Linear Algebra for Machine Learning/AI with no math prereqs

Jupyter Notebooks, Python, and LaTex will be utilized. No math prerequisites!

What you'll learn

• Learners will render correct mathematical symbology using LaTeX (the mathematical standard), which includes using a LaTeX editor.
• Learners will utilize Python’s sympy library to perform symbolic mathematical calculations.
• Learners will distinguish between scalars, vectors, matrices, and tensors.
• Learners will perform linear algebra operations mentally, by hand, and using Python (sympy).
• Learners will interpret 2D and 3D graphs in terms of matrices and and/or vectors.
• Learners will analyze various methods for utilizing Python matrices in terms of time, memory, and efficiency.
• Given an rref matrix, learners will calculate the rank and column space of the matrix.
• Learners will apply linear algebra knowledge to make decisions about feature importance/feature selection.
• Learners will recognize and construct linear transformations including, rotating, reflecting, and scaling.
• Learners will apply the inverse of a transformation, when possible, to get back to the original dataset.
• Learners will graphically convey the relationship between eigenvalues, eigenvectors, and their original transformation matrix.
• Given an eigenvector, learners will construct an eigenspace.
• Given eigenvalues and eigenvectors, learners will perform an eigendecomposition of a matrix.

Requirements

• No math prerequisites. No programming prerequisites.
• Access to Python or Colab. All code is provided; however, you should have a general working understanding of Python.

Description

This course represents the capstone project for my Master of Science degree in Data Science, completed in 2022. As a mathematics educator by trade, with advanced degrees in both mathematics (M.S.) and adult education (Ed.D.), I wanted to design a project that would bridge the gap between theory-heavy mathematics and practical applications in machine learning and artificial intelligence. My goal was to create a learning experience that opens doors to advanced mathematical thinking, even for learners who may not have taken prerequisite math courses. Out of that vision, this five-module course was born.

In this course, you will intuitively and visually explore critical concepts in linear algebra, including linear transformations, eigenvalue and eigenvector decompositions, and the underlying structures that drive many machine learning algorithms. The approach avoids unnecessary abstraction and instead emphasizes hands-on learning through visualization, real-world applications, and code demonstrations. Along the way, you will also be introduced to LaTeX, the mathematical standard for writing and formatting equations, which will enhance your ability to communicate technical content professionally.
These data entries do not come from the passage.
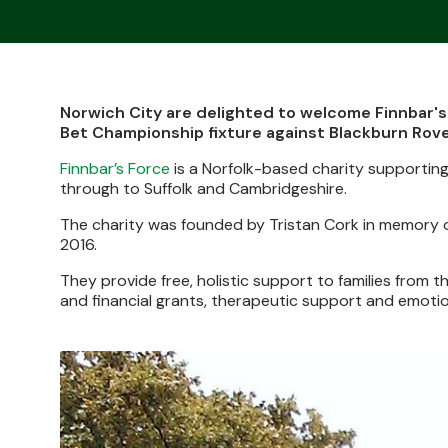
Norwich City are delighted to welcome Finnbar's
Bet Championship fixture against Blackburn Rove
Finnbar’s Force
is a Norfolk-based charity supporting
through to Suffolk and Cambridgeshire.
The charity was founded by Tristan Cork in memory of 
2016.
They provide free, holistic support to families from 
and financial grants, therapeutic support and emotio
Image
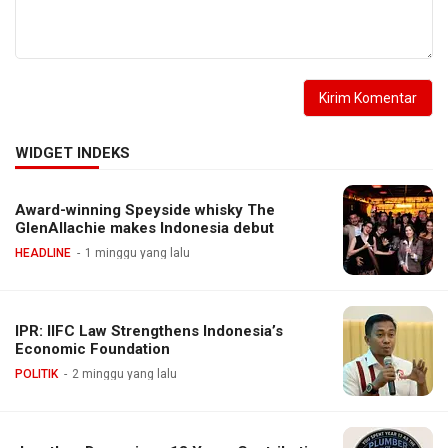
WIDGET INDEKS
Award-winning Speyside whisky The
GlenAllachie makes Indonesia debut
HEADLINE
1 minggu yang lalu
IPR: IIFC Law Strengthens Indonesia’s
Economic Foundation
POLITIK
2 minggu yang lalu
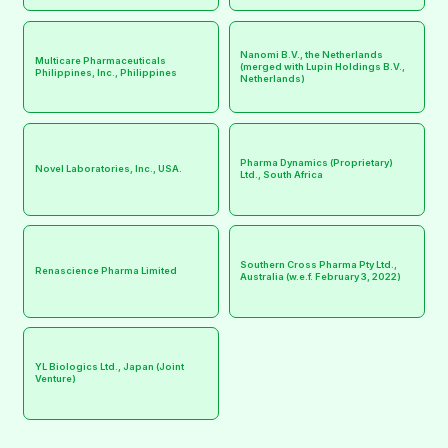
Nanomi B.V., the Netherlands
Multicare Pharmaceuticals
(merged with Lupin Holdings B.V.,
Philippines, Inc., Philippines
Netherlands)
Pharma Dynamics (Proprietary)
Novel Laboratories, Inc., USA.
Ltd., South Africa
Southern Cross Pharma Pty Ltd.,
Renascience Pharma Limited
Australia (w.e.f. February 3, 2022)
YL Biologics Ltd., Japan (Joint
Venture)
By the end of the course, you will apply your knowledge of linear algebra to practical tasks, such as evaluating feature importance and selecting features in datasets—key skills for improving the performance of machine learning models. You will also analyze and compare different methods for implementing Python matrices, paying close attention to trade-offs in time complexity, memory consumption, and computational efficiency. Through Jupyter Notebooks, Python code, and LaTeX, you will see these ideas come alive in a modern data science workflow.

I hope you find this course both engaging and empowering, and that it sparks your curiosity to dive even deeper into the mathematics behind machine learning.

Who this course is for:

• Beginning Python developers
• Machine learning/AI enthusiasts
• Data science majors
• Mathematics enthusiasts